Civilian law-enforcement officers and armored vehicle in Ferguson, Missouri, August 2014. Source: MSNBC.
A portmanteau of tactical and cool, tacticool has been around since at least 2004, the date of the earliest Urban Dictionary definition (“Descriptive word for equipment or clothing that does not have any tactical purpose; but looks cool”). Subsequent UD entries included the qualification that the term was “derisive” or “generally used as an insult.” A 2014 article in The Prepper Journal, headlined “Are You Tactical or Tacticool?”, clarified:
By tacticool, I mean that instead of focusing first on what you need for your families’ [sic] safety you focus on looking cool. I think some of this is simply part of being a man in that we want on some level to live out our Navy Seal fantasies while we are living our Homer Simpson reality.
(For more on preppers, see my 2012 blog post.)
By 2015, tacticool had migrated into the online gaming universe, where it referred to virtual rather than real-life weaponry. And in the latest twist, tacticool appears to have been reclaimed as a positive term. See, for example, Tacticool.com, “a collective of firearms enthusiasts who celebrate the pro 2nd Amendment lifestyle.” Sample article: “Get Rid of That Sissy Silver Magazine.”
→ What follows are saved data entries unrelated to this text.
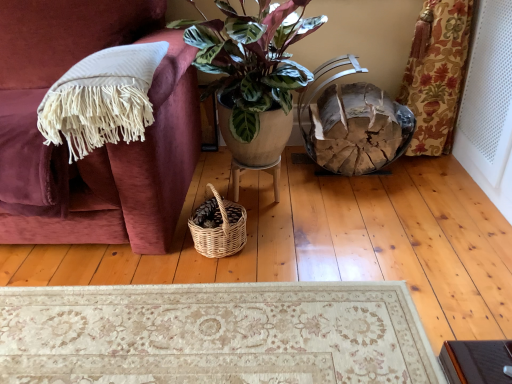 Question: From the image's perspective, would you say white perforated screen door at right is shown under woven natural picnic basket at lower center?

Choices:
 (A) yes
 (B) no

Answer: (B)

Question: Can you confirm if white perforated screen door at right is smaller than woven natural picnic basket at lower center?

Choices:
 (A) yes
 (B) no

Answer: (B)

Question: Considering the relative sizes of white perforated screen door at right and woven natural picnic basket at lower center in the image provided, is white perforated screen door at right bigger than woven natural picnic basket at lower center?

Choices:
 (A) no
 (B) yes

Answer: (B)

Question: Considering the relative sizes of white perforated screen door at right and woven natural picnic basket at lower center in the image provided, is white perforated screen door at right shorter than woven natural picnic basket at lower center?

Choices:
 (A) yes
 (B) no

Answer: (B)

Question: From the image's perspective, does white perforated screen door at right appear higher than woven natural picnic basket at lower center?

Choices:
 (A) yes
 (B) no

Answer: (A)

Question: Visually, is white perforated screen door at right positioned to the left or to the right of woven natural picnic basket at lower center?

Choices:
 (A) right
 (B) left

Answer: (A)

Question: In terms of height, does white perforated screen door at right look taller or shorter compared to woven natural picnic basket at lower center?

Choices:
 (A) tall
 (B) short

Answer: (A)

Question: Is white perforated screen door at right inside or outside of woven natural picnic basket at lower center?

Choices:
 (A) inside
 (B) outside

Answer: (B)

Question: From a real-world perspective, is white perforated screen door at right above or below woven natural picnic basket at lower center?

Choices:
 (A) below
 (B) above

Answer: (B)

Question: Considering the relative positions of green glossy plant pot at center and woven natural picnic basket at lower center in the image provided, is green glossy plant pot at center to the left or to the right of woven natural picnic basket at lower center?

Choices:
 (A) right
 (B) left

Answer: (A)

Question: Considering the positions of green glossy plant pot at center and woven natural picnic basket at lower center in the image, is green glossy plant pot at center taller or shorter than woven natural picnic basket at lower center?

Choices:
 (A) short
 (B) tall

Answer: (B)

Question: Does point coord(307,81) appear closer or farther from the camera than point coord(204,238)?

Choices:
 (A) closer
 (B) farther

Answer: (B)

Question: From a real-world perspective, is green glossy plant pot at center above or below woven natural picnic basket at lower center?

Choices:
 (A) below
 (B) above

Answer: (B)

Question: Is point (219, 243) closer or farther from the camera than point (109, 100)?

Choices:
 (A) farther
 (B) closer

Answer: (A)

Question: Choose the correct answer: Is woven natural picnic basket at lower center inside white fringed blanket at left or outside it?

Choices:
 (A) outside
 (B) inside

Answer: (A) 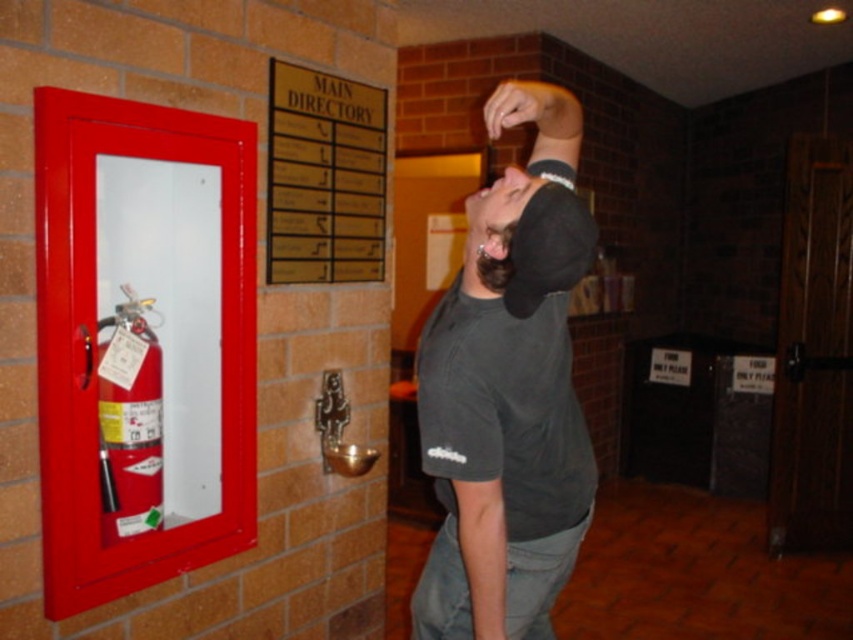 The height and width of the screenshot is (640, 853). What do you see at coordinates (508, 406) in the screenshot?
I see `dark gray cotton t-shirt at center` at bounding box center [508, 406].

Does dark gray cotton t-shirt at center appear under matte black hand at upper center?

Yes.

Identify the location of dark gray cotton t-shirt at center. The image size is (853, 640). (508, 406).

Does dark gray cotton t-shirt at center lie in front of gold metallic directory at upper center?

Yes.

Between dark gray cotton t-shirt at center and gold metallic directory at upper center, which one appears on the right side from the viewer's perspective?

dark gray cotton t-shirt at center

Who is more forward, [485,224] or [271,240]?

Point [485,224] is more forward.

Where is `dark gray cotton t-shirt at center`? The width and height of the screenshot is (853, 640). dark gray cotton t-shirt at center is located at coordinates (508, 406).

Is red matte fire extinguisher at left closer to camera compared to matte black hand at upper center?

No.

Is red matte fire extinguisher at left bigger than matte black hand at upper center?

Indeed, red matte fire extinguisher at left has a larger size compared to matte black hand at upper center.

Does point (155, 342) lie in front of point (498, 84)?

Yes, it is.

The height and width of the screenshot is (640, 853). Find the location of `red matte fire extinguisher at left`. red matte fire extinguisher at left is located at coordinates (129, 422). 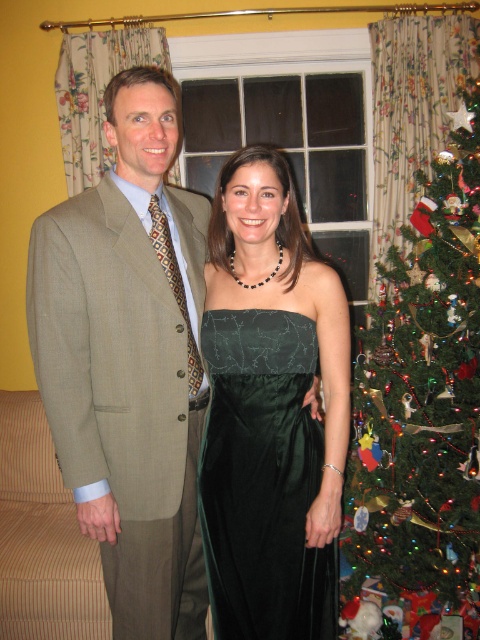 Question: Among these points, which one is farthest from the camera?

Choices:
 (A) (154, 260)
 (B) (420, 497)

Answer: (B)

Question: From the image, what is the correct spatial relationship of velvet green dress at center in relation to satin dark green dress at center?

Choices:
 (A) below
 (B) above

Answer: (B)

Question: Can you confirm if velvet green dress at center is thinner than satin dark green dress at center?

Choices:
 (A) no
 (B) yes

Answer: (A)

Question: Which object is the farthest from the velvet green dress at center?

Choices:
 (A) satin dark green dress at center
 (B) green velvet christmas tree at right

Answer: (B)

Question: Is the position of velvet green dress at center more distant than that of green velvet christmas tree at right?

Choices:
 (A) yes
 (B) no

Answer: (B)

Question: Which object is closer to the camera taking this photo?

Choices:
 (A) velvet green dress at center
 (B) green velvet christmas tree at right
 (C) satin dark green dress at center

Answer: (A) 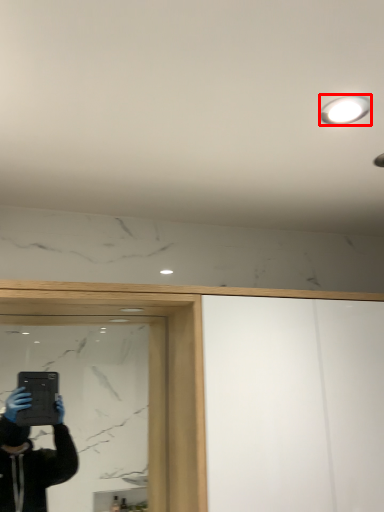 Question: From the image's perspective, where is light fixture (annotated by the red box) located in relation to mirror in the image?

Choices:
 (A) below
 (B) above

Answer: (B) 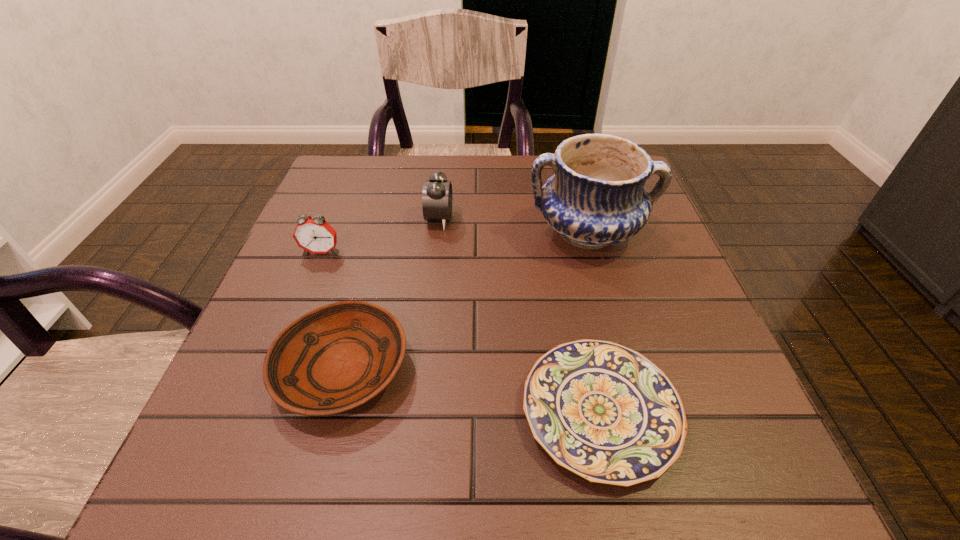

Tactical comes from Greek and Latin words whose roots signify “matters pertaining to arrangement”; it’s related to tactile, tact, and contact. Tactics originally had a strictly military sense (“the art or science of deploying military or naval forces in order of battle”), and first appeared in print in 1626; the adjective tactical precedes the noun tactics, dating back to 1570 (“the Feate Tacticall”). During World War I tactical began to be used in contradiction to strategic, as in “tactical bombing”; 1957 saw the first reference to “tactical” atomic weapons. (From the OED: “Nobody has managed ... to draw an effective distinction between ‘strategic’ and ‘tactical’ atomic weapons.”)
From the outside, the concealed carry market may be more closely associated with clothing and accessories that appear as inconspicuous as possible. But when it comes to tactical gear, the motive is to signify that there’s a decent chance they’re armed.
Me, I'd recommend strategic pants https://t.co/wUwmL1jupa
— Doug Saunders (@DougSaunders) June 21, 2018
For years, I've preferred tactical pudding for dessert.